> [INPUT]

"""

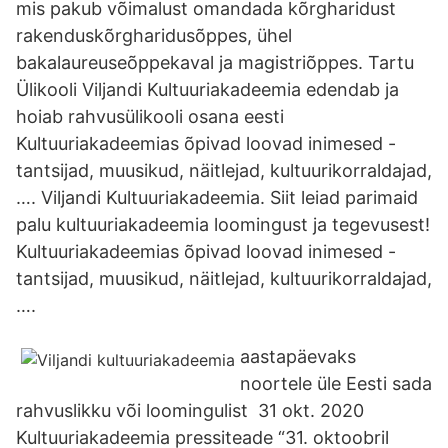
mis pakub võimalust omandada kõrgharidust
rakenduskõrgharidusõppes, ühel
bakalaureuseõppekaval ja magistriõppes. Tartu
Ülikooli Viljandi Kultuuriakadeemia edendab ja
hoiab rahvusülikooli osana eesti
Kultuuriakadeemias õpivad loovad inimesed -
tantsijad, muusikud, näitlejad, kultuurikorraldajad,
…. Viljandi Kultuuriakadeemia. Siit leiad parimaid
palu kultuuriakadeemia loomingust ja tegevusest!
Kultuuriakadeemias õpivad loovad inimesed -
tantsijad, muusikud, näitlejad, kultuurikorraldajad,
….
aastapäevaks
noortele üle Eesti sada
rahvuslikku või loomingulist 31 okt. 2020
Kultuuriakadeemia pressiteade “31. oktoobril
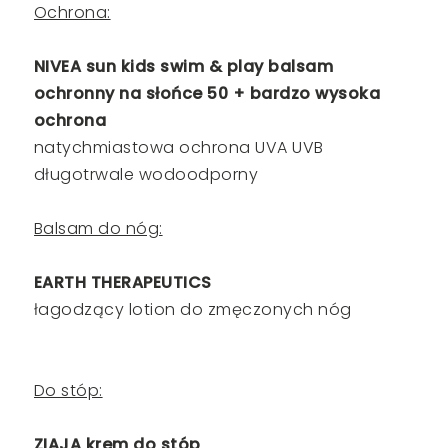
Ochrona:
NIVEA sun kids swim & play balsam
ochronny na słońce 50 + bardzo wysoka
ochrona
natychmiastowa ochrona UVA UVB
długotrwale wodoodporny
Balsam do nóg:
EARTH THERAPEUTICS
łagodzący lotion do zmęczonych nóg
Do stóp:
ZIAJA krem do stóp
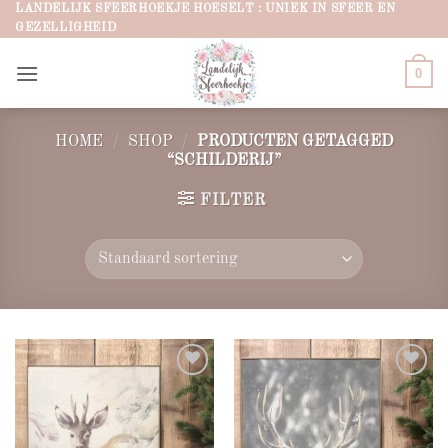
Ga
LANDELIJK SFEERHOEKJE HOESELT : UNIEK IN SFEER EN
GEZELLIGHEID
naar
inhoud
0
HOME
/
SHOP
/
PRODUCTEN GETAGGED
“SCHILDERIJ”
FILTER
Add to
Add to
wishlist
wishlist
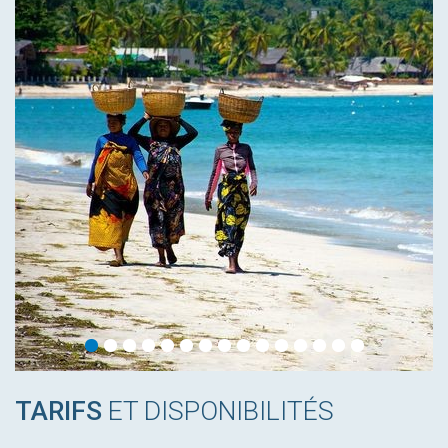
TARIFS
ET DISPONIBILITÉS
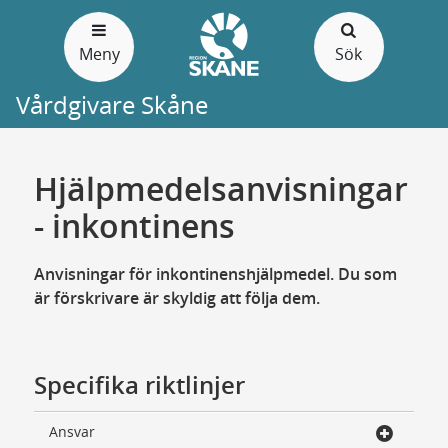
Gå
till
Meny
Sök
sidans
innehåll
Vårdgivare Skåne
Hjälpmedelsanvisningar
- inkontinens
Anvisningar för inkontinenshjälpmedel. Du som
är förskrivare är skyldig att följa dem.
Specifika riktlinjer
Ansvar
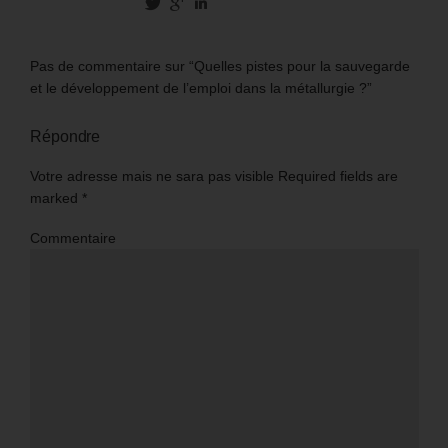
Pas de commentaire sur “Quelles pistes pour la sauvegarde
et le développement de l’emploi dans la métallurgie ?”
Répondre
Votre adresse mais ne sara pas visible Required fields are
marked
*
Commentaire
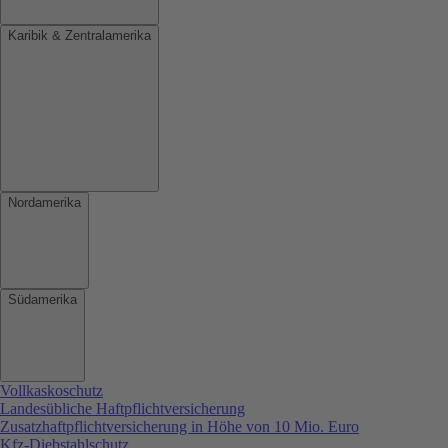
Karibik & Zentralamerika
Nordamerika
Südamerika
Vollkaskoschutz
Landesübliche Haftpflichtversicherung
Zusatzhaftpflichtversicherung in Höhe von 10 Mio. Euro
Kfz-Diebstahlschutz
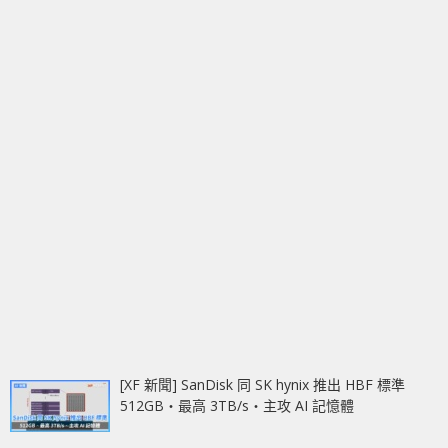
[XF 新聞] SanDisk 同 SK hynix 推出 HBF 標準
512GB‧最高 3TB/s‧主攻 AI 記憶體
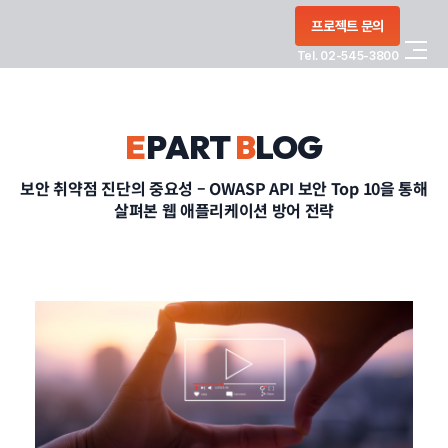
콘텐츠로
프로젝트 문의
건너뛰기
Tel. 02-545-3800
COMPANY
E
PART
B
LOG
SERVICE
보안 취약점 진단의 중요성 – OWASP API 보안 Top 10을 통해
살펴본 웹 애플리케이션 방어 전략
PORTFOLIO
BLOG
CONTACT
정부지원사업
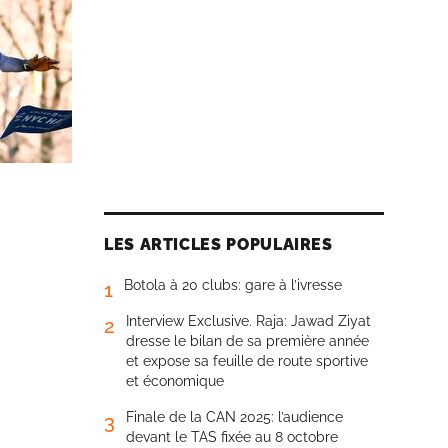
LES ARTICLES POPULAIRES
Botola à 20 clubs: gare à l’ivresse
1
Interview Exclusive. Raja: Jawad Ziyat
2
dresse le bilan de sa première année
et expose sa feuille de route sportive
et économique
Finale de la CAN 2025: l’audience
3
devant le TAS fixée au 8 octobre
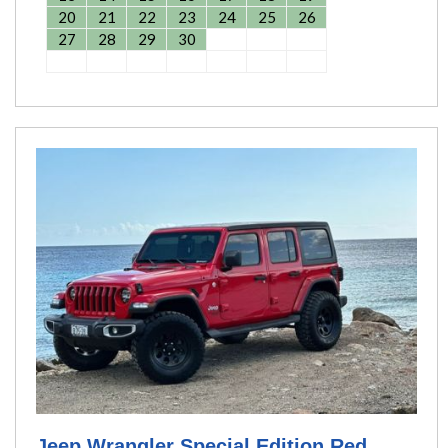
20
21
22
23
24
25
26
27
28
29
30
Jeep Wrangler Special Edition Red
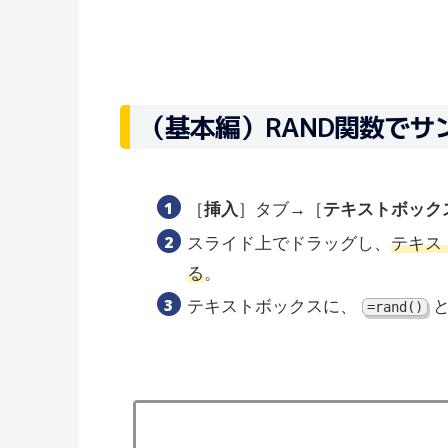
（基本編）RAND関数で
［
挿入
］タブ→［
テキストボック
スライド上でドラッグし、
テキス
る
。
テキストボックスに、
=rand()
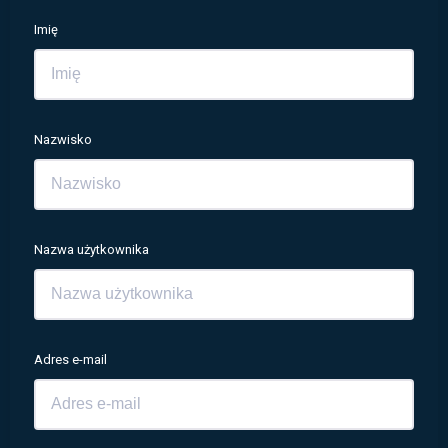
Imię
Nazwisko
Nazwa użytkownika
Adres e-mail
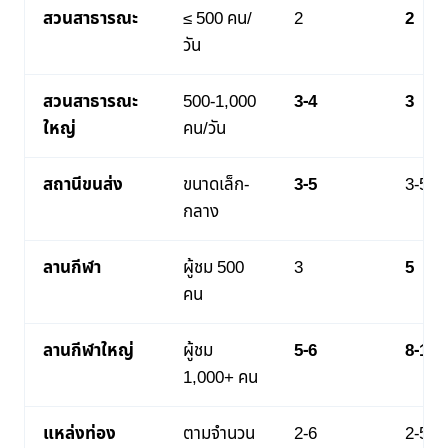
สวนสาธารณะ
≤ 500 คน/
2
2
วัน
สวนสาธารณะ
500-1,000
3-4
3
ใหญ่
คน/วัน
สถานีขนส่ง
ขนาดเล็ก-
3-5
3-5
กลาง
ลานกีฬา
ผู้ชม 500
3
5
คน
ลานกีฬาใหญ่
ผู้ชม
5-6
8-10
1,000+ คน
แหล่งท่อง
ตามจำนวน
2-6
2-5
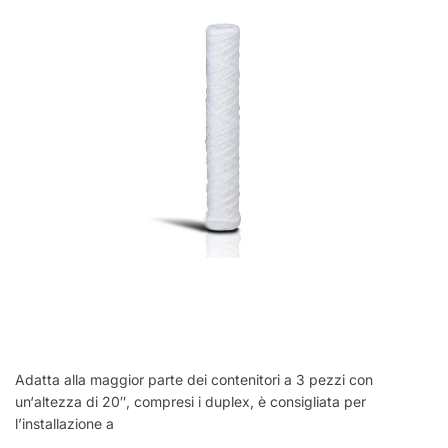
Adatta alla maggior parte dei contenitori a 3 pezzi con
un‘altezza di 20″, compresi i duplex, è consigliata per
l’installazione a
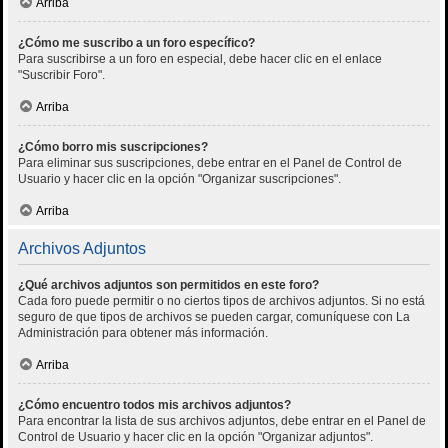
Arriba
¿Cómo me suscribo a un foro específico?
Para suscribirse a un foro en especial, debe hacer clic en el enlace
"Suscribir Foro".
Arriba
¿Cómo borro mis suscripciones?
Para eliminar sus suscripciones, debe entrar en el Panel de Control de
Usuario y hacer clic en la opción "Organizar suscripciones".
Arriba
Archivos Adjuntos
¿Qué archivos adjuntos son permitidos en este foro?
Cada foro puede permitir o no ciertos tipos de archivos adjuntos. Si no está
seguro de que tipos de archivos se pueden cargar, comuníquese con La
Administración para obtener más información.
Arriba
¿Cómo encuentro todos mis archivos adjuntos?
Para encontrar la lista de sus archivos adjuntos, debe entrar en el Panel de
Control de Usuario y hacer clic en la opción "Organizar adjuntos".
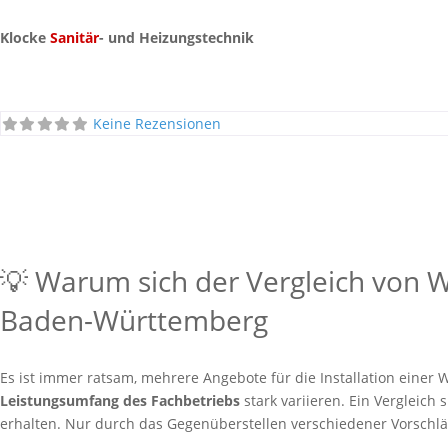
Klocke
Sanitär
- und Heizungstechnik
Keine Rezensionen
💡 Warum sich der Vergleich von
Baden-Württemberg
Es ist immer ratsam, mehrere Angebote für die Installation ein
Leistungsumfang des Fachbetriebs
stark variieren. Ein Vergleich 
erhalten. Nur durch das Gegenüberstellen verschiedener Vorschläg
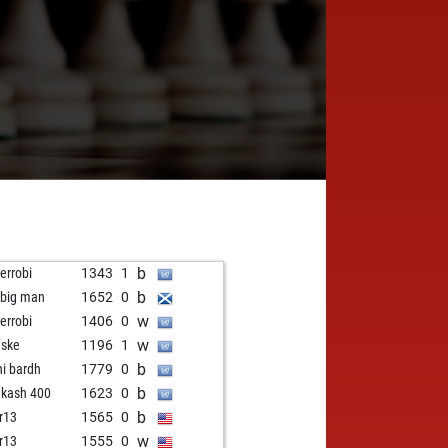
b
nerrobi
1343
1
b
 big man
1652
0
w
nerrobi
1406
0
w
nske
1196
1
b
ni bardh
1779
0
b
 kash 400
1623
0
b
r13
1565
0
w
r13
1555
0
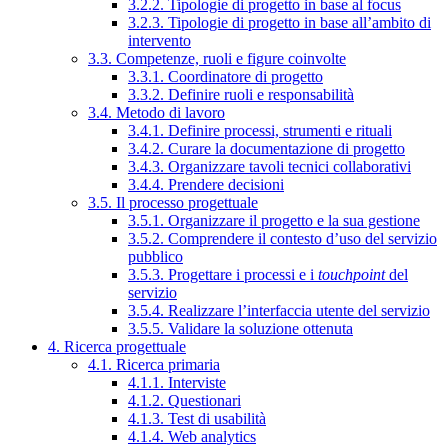
3.2.2. Tipologie di progetto in base al focus
3.2.3. Tipologie di progetto in base all’ambito di
intervento
3.3. Competenze, ruoli e figure coinvolte
3.3.1. Coordinatore di progetto
3.3.2. Definire ruoli e responsabilità
3.4. Metodo di lavoro
3.4.1. Definire processi, strumenti e rituali
3.4.2. Curare la documentazione di progetto
3.4.3. Organizzare tavoli tecnici collaborativi
3.4.4. Prendere decisioni
3.5. Il processo progettuale
3.5.1. Organizzare il progetto e la sua gestione
3.5.2. Comprendere il contesto d’uso del servizio
pubblico
3.5.3. Progettare i processi e i
touchpoint
del
servizio
3.5.4. Realizzare l’interfaccia utente del servizio
3.5.5. Validare la soluzione ottenuta
4. Ricerca progettuale
4.1. Ricerca primaria
4.1.1. Interviste
4.1.2. Questionari
4.1.3. Test di usabilità
4.1.4. Web analytics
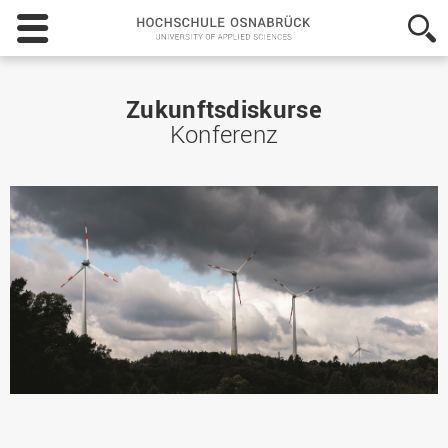
Hochschule
Osnabrück
-
University
of
Zukunftsdiskurse
Applied
Konferenz
Sciences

"""

> [AIM OF THE EXERCISE]
Stop at the line containing "GEZELLIGHEID" and include it. Everything from the first line of the material up to there is to be repeated exactly, leaving out pictures.

> [EXERCISE ANSWER]
mis pakub võimalust omandada kõrgharidust
rakenduskõrgharidusõppes, ühel
bakalaureuseõppekaval ja magistriõppes. Tartu
Ülikooli Viljandi Kultuuriakadeemia edendab ja
hoiab rahvusülikooli osana eesti
Kultuuriakadeemias õpivad loovad inimesed -
tantsijad, muusikud, näitlejad, kultuurikorraldajad,
…. Viljandi Kultuuriakadeemia. Siit leiad parimaid
palu kultuuriakadeemia loomingust ja tegevusest!
Kultuuriakadeemias õpivad loovad inimesed -
tantsijad, muusikud, näitlejad, kultuurikorraldajad,
….
aastapäevaks
noortele üle Eesti sada
rahvuslikku või loomingulist 31 okt. 2020
Kultuuriakadeemia pressiteade “31. oktoobril
Ochrona:
NIVEA sun kids swim & play balsam
ochronny na słońce 50 + bardzo wysoka
ochrona
natychmiastowa ochrona UVA UVB
długotrwale wodoodporny
Balsam do nóg:
EARTH THERAPEUTICS
łagodzący lotion do zmęczonych nóg
Do stóp:
ZIAJA krem do stóp
Ga
LANDELIJK SFEERHOEKJE HOESELT : UNIEK IN SFEER EN
GEZELLIGHEID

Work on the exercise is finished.